Comparative example 2

The nanometer glue comprises the following raw materials in parts by weight: polybutadiene acrylate (NISSO-PB TE-2000 from Nippon Caoda) 50 parts; tackifying resin hydrogenated carbon five resin (softening point of 100 ℃ by a ring and ball method) 6 parts; 55 parts of active diluent (a mixture of IBOA, TMPTA and EOEOEA according to the mass ratio of 1: 0.5: 1); 1.5 parts of multi-walled carbon nanotubes (MWNTs, the particle size is 20-40 nm); 1 part of first photoinitiator 2-hydroxy-2-methyl-1-phenyl acetone (1173) and 4 parts of second photoinitiator 2-hydroxy-2-methyl-1-phenyl acetone (1173).

The preparation method of the nano-adhesive comprises the following steps:

(1) mixing polybutadiene acrylate, a reactive diluent and a first photoinitiator for 1h, and controlling the temperature to be 40 ℃; carrying out photopolymerization under the irradiation of UV light, and stopping the reaction when the viscosity of the system reaches 400mPa.s to obtain a prepolymer for later use;

(2) and (2) mixing the prepolymer obtained in the step (1) with tackifying resin, multi-walled carbon nanotubes and a second photoinitiator for 2 hours, and controlling the temperature to be 55 ℃ to obtain the super-strong viscous nano-adhesive.

Comparative example 3

A nano-gel is prepared from the same raw materials as in example 3, except that the preparation method of the nano-gel is different: all the raw materials are directly mixed for 3 hours, and the temperature is controlled to be 50 ℃ to obtain the laminating adhesive.

And (3) performance testing:

the samples obtained in the above examples and comparative examples were subjected to the following performance tests, the test standards and methods, and the test results are shown in table 1:

(1) initial viscosity: according to GB4852-84 test, a nano adhesive sample is tested by using an inclined plane rolling ball method, the nano adhesive is coated on a PET film with the length of 100mm and the width of 50mm and is subjected to ultraviolet light curing, the sample is placed on an inclined plane table with the inclination of 30 degrees in the test process, the initial adhesion is represented by testing the maximum ball which can be stuck by the nano adhesive, and the error is eliminated by testing each sample for three times.

(2) Permanent adhesion: with reference to the test of GB4851-2014, the time (hours) for the tape to detach from the test plate was determined by the hanging method, and the test was repeated three times and the average value was taken.

(3) 180 ° peel strength: referring to GB/T2792-81 test, a 180-degree stripping force test is carried out on the nano-adhesive by an intelligent electronic tensile machine (XLW, Jinan Languang electric machine technology Co., Ltd.).

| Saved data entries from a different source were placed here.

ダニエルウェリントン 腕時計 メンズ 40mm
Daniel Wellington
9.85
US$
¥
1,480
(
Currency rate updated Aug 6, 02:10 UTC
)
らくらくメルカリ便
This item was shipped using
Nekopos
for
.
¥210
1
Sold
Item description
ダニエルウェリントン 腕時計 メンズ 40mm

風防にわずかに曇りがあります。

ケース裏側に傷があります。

Coating the nano adhesive on a PET film with the length of 100mm and the width of 25mm, carrying out ultraviolet light curing, then adhering the cured adhesive film on a special steel plate for carrying out a peeling test, wherein the peeling speed is 300mm/min, and the test temperature is 25 ℃.

TABLE 1

	Example 1	Example 2	Example 3	Example 4	Example 5	Example 6	Example 7	Example 8	Comparative example 1	Comparative example 2	Comparative example 3
												Initial tack	10	13	13	12	18	15	13	15	7	9	5
Permanent adhesive force (h)	15	26	27	25	32	28	33	13	11	10	3
												180 degree peel strength (N/25 mm)	12	18	21	19	25	20	14	16	9	13	8

As can be seen from Table 1, the super-strong adhesive nanometer glue for the automobile is obtained by adopting specific types of acrylate, tackifying resin and reactive diluent and adding carbon nano tube loaded zirconia through the interaction of the raw materials, so that the super-strong adhesive nanometer glue has excellent adhesive property.

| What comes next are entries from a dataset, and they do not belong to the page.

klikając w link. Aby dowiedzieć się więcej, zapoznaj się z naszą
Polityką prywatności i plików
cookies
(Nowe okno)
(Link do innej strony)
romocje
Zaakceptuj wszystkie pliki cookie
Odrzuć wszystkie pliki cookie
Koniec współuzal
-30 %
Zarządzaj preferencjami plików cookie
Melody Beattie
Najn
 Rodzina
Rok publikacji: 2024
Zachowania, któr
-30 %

While specific embodiments of the invention have been described above, it will be appreciated by those skilled in the art that this is by way of example only, and that the scope of the invention is defined by the appended claims. Various changes and modifications to these embodiments may be made by those skilled in the art without departing from the spirit and scope of the invention, and these changes and modifications are within the scope of the invention.